Why Helicopter Money Won't Push Stocks Higher

July 13, 2016

In effect, helicopter money turns the entire economy into a Ghost City.

The possibility that Japan might launch helicopter money stimulus sent global stock markets soaring in a paroxysm of pleasurable anticipation. But exactly what is helicopter money and what connection does it have to stock valuations, if any?

Broadly speaking, helicopter money is government deficit spending that is directed to households rather than the financial sector. Deficit means the government doesn't have extra cash to pay for the stimulus program--it borrows it by selling government bonds.

With interest rates near-zero or even negative, it doesn't cost governments much to borrow huge sums from future taxpayers. All bonds are borrowed from future taxpayers, because somebody will have to pay back the principal, even if there are no interest payments due.

Typically, bonds that mature (i.e. the principal must be returned to the owner of the bond) are replaced with newly issued bonds. In other words, government debt never declines, as new debt is issued to replace bonds that come due AND to fund additional spending.

The nearest household analogy is a mortgage which you "pay off" by borrowing an even larger sum every few years. The debt just keeps getting larger as time goes on.

The assumption here is that there will be more of everything in the future: more taxpayers paying more taxes, more consumers consuming more, more workers being even more productive, more corporations earning even more profits, and so on: more, more, more, more.

More of everything means it will be easier to pay the debt we borrowed from future taxpayers. The economy will be larger, tax receipts will be higher and productivity will drive profits and consumption higher.

This assumption worked for a few hundred years, but now it doesn't. In Japan (and many other nations are soon to tread the same path), population is declining and GDP, profits, productivity and tax receipts are all stagnating.

This raises the terrifying prospect that there won't be more of everything in the future. If there is less of everything, sacrifices must be made to roll over the mountain of debt accumulated in the past, and it soon becomes impossible to do so.

Here's the magic part of helicopter money: to avoid all the problems of ever-rising debt in a stagnating economy, the central bank creates money out of thin air and buys the government bonds with the newly created money.

This is called monetizing the debt as new money is created out of thin to buy the debt. No tax revenues are needed, and so no sacrifices must be made to accumulate more debt. All the helicopter money is in effect free money because nobody has to pay anything for it.

Monetizing helicopter money is like a perpetual motion machine: it's a magical machine for creating free money the government can spend any way it likes.

From 2008 to 2016, government and central bank stimulus policies were aimed at restoring the financial sector. Quantitative easing (QE) boosted stocks because QE flooded the financial realm with free money for financiers and corporations.

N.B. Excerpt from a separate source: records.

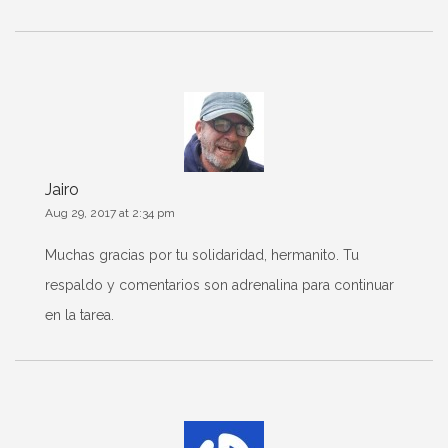
Jairo
Aug 29, 2017 at 2:34 pm
Muchas gracias por tu solidaridad, hermanito. Tu
respaldo y comentarios son adrenalina para continuar
en la tarea.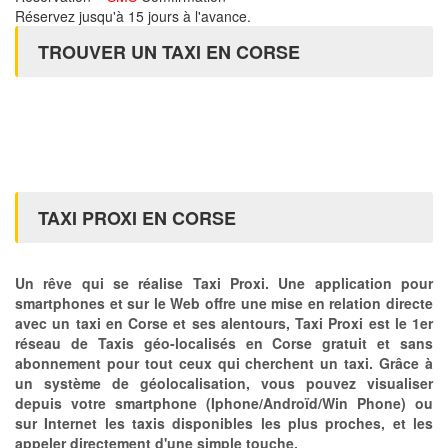
Réservez jusqu'à 15 jours à l'avance.
TROUVER UN TAXI EN CORSE
TAXI PROXI EN CORSE
Un rêve qui se réalise Taxi Proxi. Une application pour
smartphones et sur le Web offre une mise en relation directe
avec un taxi en Corse et ses alentours, Taxi Proxi est le 1er
réseau de Taxis géo-localisés en Corse gratuit et sans
abonnement pour tout ceux qui cherchent un taxi. Grâce à
un système de géolocalisation, vous pouvez visualiser
depuis votre smartphone (Iphone/Androïd/Win Phone) ou
sur Internet les taxis disponibles les plus proches, et les
appeler directement d'une simple touche.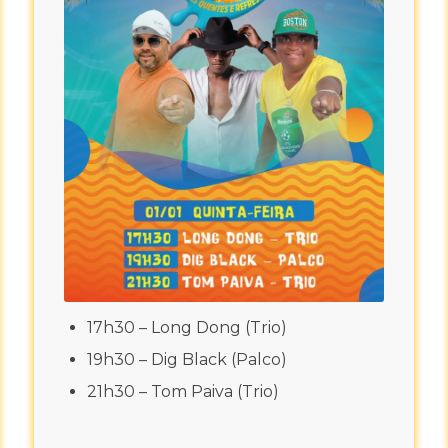
17h30 – Long Dong (Trio)
19h30 – Dig Black (Palco)
21h30 – Tom Paiva (Trio)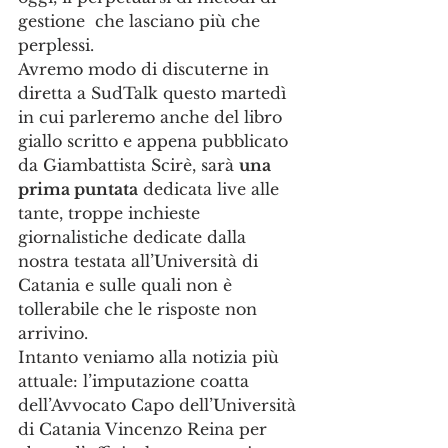
gestione  che lasciano più che 
perplessi.
Avremo modo di discuterne in 
diretta a SudTalk questo martedì 
in cui parleremo anche del libro 
giallo scritto e appena pubblicato 
da Giambattista Scirè, sarà 
una 
prima puntata
 dedicata live alle 
tante, troppe inchieste 
giornalistiche dedicate dalla 
nostra testata all’Università di 
Catania e sulle quali non è 
tollerabile che le risposte non 
arrivino.
Intanto veniamo alla notizia più 
attuale: l’imputazione coatta 
dell’Avvocato Capo dell’Università 
di Catania Vincenzo Reina per 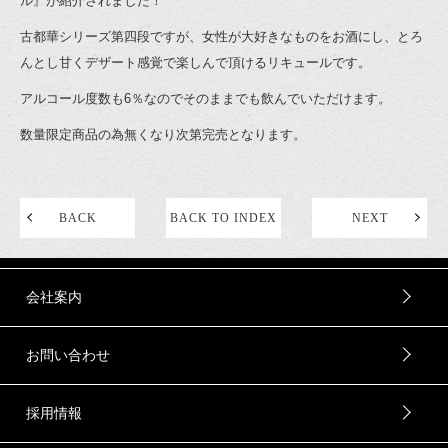
ル』が紹介されました！
古都華シリーズ第四段ですが、女性が大好きなものをお酒にし、とろ
んとし甘くデザート感覚で楽しんで頂けるリキュールです。
アルコール度数も6％なのでそのままでも飲んでいただけます。
数量限定商品の為無くなり次第完売となります。
BACK
BACK TO INDEX
NEXT
会社案内
お問い合わせ
採用情報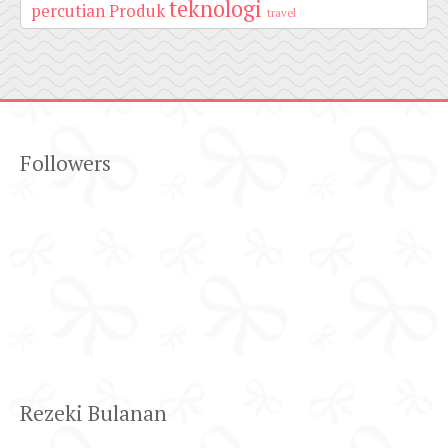
teknologi
percutian
Produk
travel
Followers
Rezeki Bulanan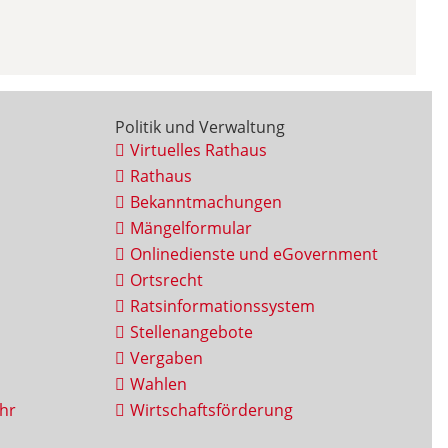
Politik und Verwaltung
Virtuelles Rathaus
Rathaus
Bekanntmachungen
Mängelformular
Onlinedienste und eGovernment
Ortsrecht
Ratsinformationssystem
Stellenangebote
Vergaben
Wahlen
hr
Wirtschaftsförderung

Households did not get any direct benefit from QE. Households didn't get to borrow unlimited sums at 0.5% interest, and we didn't get a check from the Federal Reserve or the Treasury.

Now that it's widely recognized that QE just made the rich richer and did essentially nothing for Main Street, central banks and governments are rushing to launch helicopter money programs that funnel money directly to Main Street and households.

Helicopter money can take a variety of forms. Everybody's favorite spending programs on infrastructure (a.k.a. bridges to nowhere in many cases), push money into construction materials and labor.

Student loan deferments and forgiveness programs don't put money into students' pockets, but they do put the money the students would have paid in student loans back in their pockets.

Tax credits and rebates put money that households paid in taxes back into their pockets.

The assumption here is that helicopter money will trigger a virtuous cycle of growth in stagnating economies: once this tide of new money washes over the economy, people will spend, spend, spend, entrepreneurs will start new business, corporations will expand production and this new expansion of activity will enable the state/central bank to withdraw the helicopter money.

The problem with helicopter money is what I call the Ghost City Syndrome: helicopter money floods into a barren landscape and constructs a new city from scratch. The idea here is that the new city will magically attract residents, entrepreneurs, etc.

But once the helicopter money is gone, economic activity drops to near-zero. The new city is a Ghost City: helicopter money did not launch a self-sustaining wave of new activity.

Boosting government spending via helicopter money will not boost corporate profits or household borrowing beyond brief spikes in specific industries. Spending helicopter money on bridges will boost profits for construction materials companies, but only as long as the helicopter money is flowing.

As for boosting household borrowing and spending: what does a desperate policy like helicopter money say about the economy and our leadership? It tells us things are bad and likely to get worse. So the only rational response is to save more, not less, especially since savings earn nothing in a zero-interest rate environment.

Unlike QE, which was the equivalent of financial cocaine being injected directly into the stock market for years, helicopter money is at best an indirect and fleeting stimulus to stocks valuations. Stocks may pop when helicopter money is announced, but the actual sales and profits that might flow from helicopter money programs are indirect and stretched over years.

In effect, helicopter money turns the entire economy into a Ghost City. Things look busy and productive until the day the helicopter money runs out. From that day on, everything crashes back to reality and tumbleweeds are soon blowing down empty streets.